Levi’s eyes smiled down at me. Really smiled. The kind of smile that was absolutely genuine because it wasn’t just muscles moving lips, but reached his eyes, too. “No,” he said simply.
“How do you figure?” I tipped my head back, smiling.
“Do you remember in English class we learned about the story pyramid thing?”
I nodded.
“Well, here’s my thinking.” Levi leaned forward. “We’re eighteen—”
“I’m nineteen,” I said.
“We’re still teenagers,” he said. “So if life was a plot structure, we’d still be in the rising action stage. Our lives are just beginning. Your big aha! moments are waiting for you. Mine, too. Somewhere out there.” He grinned. “In baking terms, I guess you could think about it lik
e a cookie that isn’t done baking.”
I liked the way he put it, like I was the hero in this story and not just someone else’s sidekick. Like somewhere beyond imagining, plot devices were murmuring among themselves, wondering when to kick in and to set me off on my hero quest. I’d given up on thinking I’d have one ever since I turned eighteen and no one showed up to tell me I was the Chosen One.

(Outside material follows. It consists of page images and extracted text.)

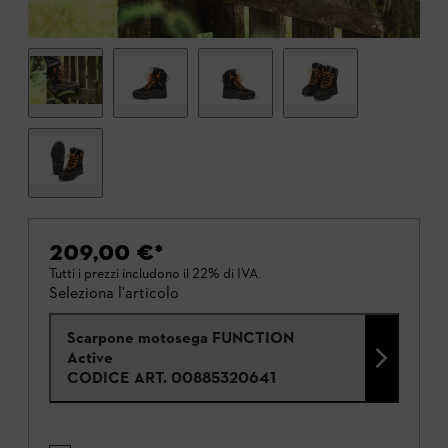
209,00 €
*
Tutti i prezzi includono il 22% di IVA.
Seleziona l'articolo
Scarpone motosega FUNCTION
Active
CODICE ART.
00885320641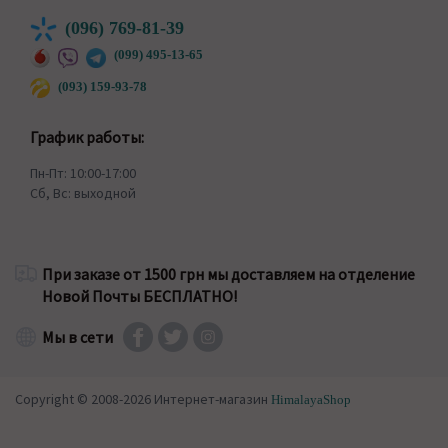
(096) 769-81-39
(099) 495-13-65
(093) 159-93-78
График работы:
Пн-Пт: 10:00-17:00
Сб, Вс: выходной
При заказе от 1500 грн мы доставляем на отделение
Новой Почты БЕСПЛАТНО!
Мы в сети
Copyright © 2008-2026 Интернет-магазин
HimalayaShop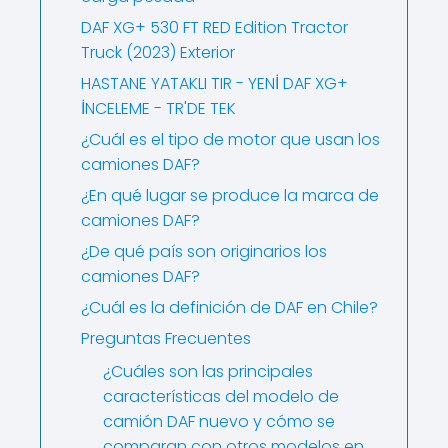
DAF XG+ 530 FT RED Edition Tractor
Truck (2023) Exterior
HASTANE YATAKLI TIR - YENİ DAF XG+
İNCELEME - TR'DE TEK
¿Cuál es el tipo de motor que usan los
camiones DAF?
¿En qué lugar se produce la marca de
camiones DAF?
¿De qué país son originarios los
camiones DAF?
¿Cuál es la definición de DAF en Chile?
Preguntas Frecuentes
¿Cuáles son las principales
características del modelo de
camión DAF nuevo y cómo se
comparan con otros modelos en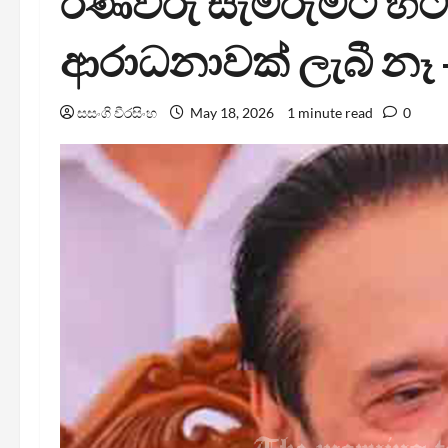
රණවිරු සැමරුමට හිට
ආරාධනාවක් ලැබී නෑ
සසංගි වීරසිංහ
May 18, 2026
1 minute read
0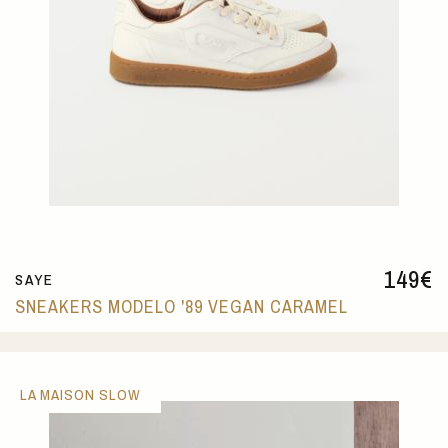
149
€
SAYE
SNEAKERS MODELO '89 VEGAN CARAMEL
LA MAISON SLOW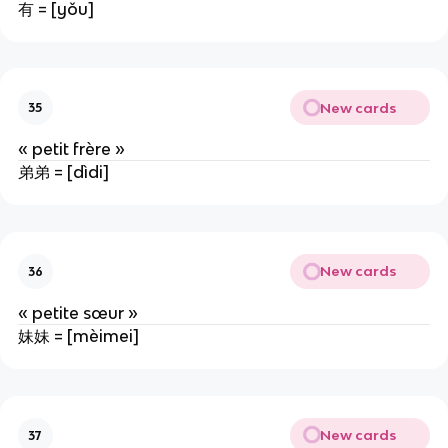
有 = [yǒu]
New cards
35
« petit frère »
弟弟 = [dìdi]
New cards
36
« petite sœur »
妹妹 = [mèimei]
New cards
37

Part of me wanted to laugh it off, minimize how much I liked his fanciful analogy. Because suddenly, it all felt too real. The more I let him in, the more I let him mean to me … the harder it would be to let him go. Let him go. My stomach twisted. I would be doing to Levi what Tom did when he went fishing—catch and release.
Could I do that to him? To myself?
“You never know,” he continued. “Maybe we were meant to meet. I mean, what were the chances that the waitress at Busy’s also happened to be my landlady?”
“I love that you think it’s fate,” I said. “Not everyone believes in it.”
“Well, I do,” he declared. His eyes darted over my shoulder, forehead scrunched like he was trying to focus.
I twisted around. “What is it?”
“I think I see something over there,” he said, pulling his hand loose. His pinkie hooked around mine for just a second. “Hold on, I’ll get it.”
I swallowed my surprise as I watched him get to his feet and amble toward an abandoned plastic pail and a miniature spade with a broken handle. It had been there for weeks, too old and broken for any of the children to touch. Levi crouched down, brushed the crusted sand off them, and then returned to me, loot in tow.
“You want to make a sandcastle?” I asked, amused.
He grinned at me. “Up for it?” The pail dangled from his pointer.
“Always.”
We got to work, and in silence, we created a messy imitation castle. It leaned a little to the right, like the Leaning Tower of Pisa, but remained standing.